This is tricky. By default you cannot do that, for the reasons you already mentioned.
The object you get out is the same object you set later. So not only does it not detect the change event, you also change the data inside the model without realizing it when you do x.something = 5;
.
And it's even worse than that:
var MyModel = Backbone.Model.extend({
defaults: {
x: {}
}
});
var myModel = new MyModel();
var myModel2 = new MyModel();
var x = myModel.get('x');
x.something = 5;
console.log(myModel2.get('x'));
>> { something: 5 }
The default for x will be shared across all instances because it is part of the prototype, gets copied to the instance and still references the same object of the prototype.
So basically, you cannot use defaults for anything other than booleans, numbers and strings, and you cannot get any change events on any other types either unless you clone them before mutating or pass in new unique objects.
Backbone really does not work well at all with non-flat data structures in its attributes.
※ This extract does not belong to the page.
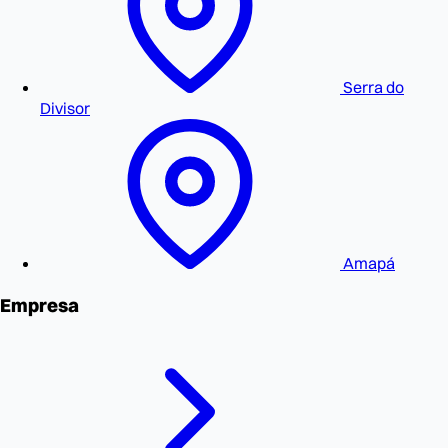
Serra do
Divisor
Amapá
Empresa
Your solution is one of the possibilities, although I would probably extend the base Backbone.Model
and put the _.clone
call into the get
method.
var DeepModel = Backbone.Model.extend({
get: function (attr) {
return _.clone(Backbone.Model.prototype.get.apply(this, arguments));
}
});
var myModel = new DeepModel({
x: {
something: 5
}
});
myModel.on('change', console.log.bind(console, 'Changed'));
var x = myModel.get('x');
x.something = 10;
myModel.set('x', x);
Then you can also override the set method to trigger more exact events so that you can also see what field changed exactly.
change:x
would be a little bit useless to know.
Of course other people have already had the same problems.
I know of at least two libraries that attempt to solve this kind of problem:
Backbone Relational
and backbone-deep-model
Backbone Relational is pretty heavy, so it might not really be the right choice to just deal with non-flat attributes on a model.
I've never used backbone-deep-model. Just check it out and see if it fits your use case.
I bet there are also other libraries that solve this issue.
Or just come up with your own way of solving this problem and open source the solution.